Leave out the pictures. Return every record otherwise untouched.

Supplied data START

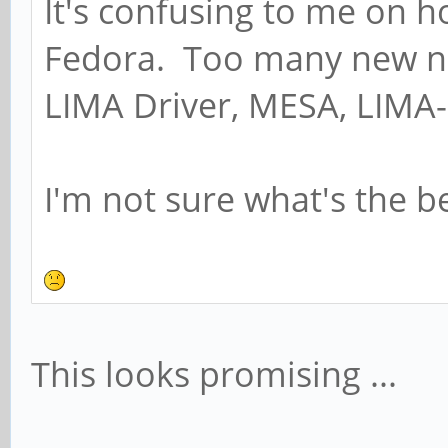
It's confusing to me on h
Fedora. Too many new n
LIMA Driver, MESA, LIMA-
I'm not sure what's the b
This looks promising ...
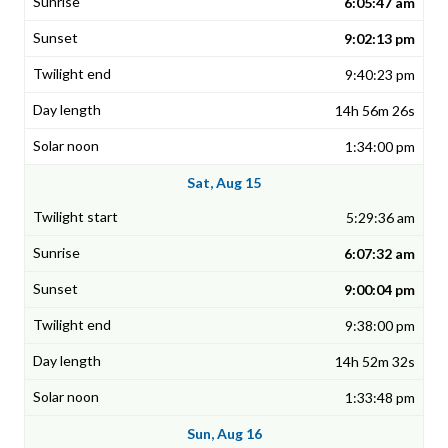
6:05:47 am
9:02:13 pm
9:40:23 pm
14h 56m 26s
1:34:00 pm
Sat, Aug 15
5:29:36 am
6:07:32 am
9:00:04 pm
9:38:00 pm
14h 52m 32s
1:33:48 pm
Sun, Aug 16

Supplied data END

**Exercise answer**
It's confusing to me on h
Fedora. Too many new n
LIMA Driver, MESA, LIMA-
I'm not sure what's the b
This looks promising ...
6:05:47 am
9:02:13 pm
9:40:23 pm
14h 56m 26s
1:34:00 pm
Sat, Aug 15
5:29:36 am
6:07:32 am
9:00:04 pm
9:38:00 pm
14h 52m 32s
1:33:48 pm
Sun, Aug 16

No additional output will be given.